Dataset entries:

::::

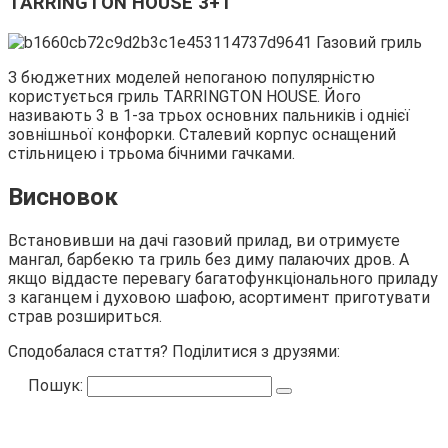
TARRINGTON HOUSE 3+1
З бюджетних моделей непоганою популярністю
користується гриль TARRINGTON HOUSE. Його
називають 3 в 1-за трьох основних пальників і однієї
зовнішньої конфорки. Сталевий корпус оснащений
стільницею і трьома бічними гачками.
Висновок
Встановивши на дачі газовий прилад, ви отримуєте
мангал, барбекю та гриль без диму палаючих дров. А
якщо віддасте перевагу багатофункціонального приладу
з каганцем і духовою шафою, асортимент приготувати
страв розшириться.
Сподобалася стаття? Поділитися з друзями:
Пошук:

::::

▶ TASK:
Beginning at the line that contains "якщо віддасте перевагу", reproduce every line down to the last line of the entries above, exactly and only those.

▶ COMPLETED TASK:
якщо віддасте перевагу багатофункціонального приладу
з каганцем і духовою шафою, асортимент приготувати
страв розшириться.
Сподобалася стаття? Поділитися з друзями:
Пошук:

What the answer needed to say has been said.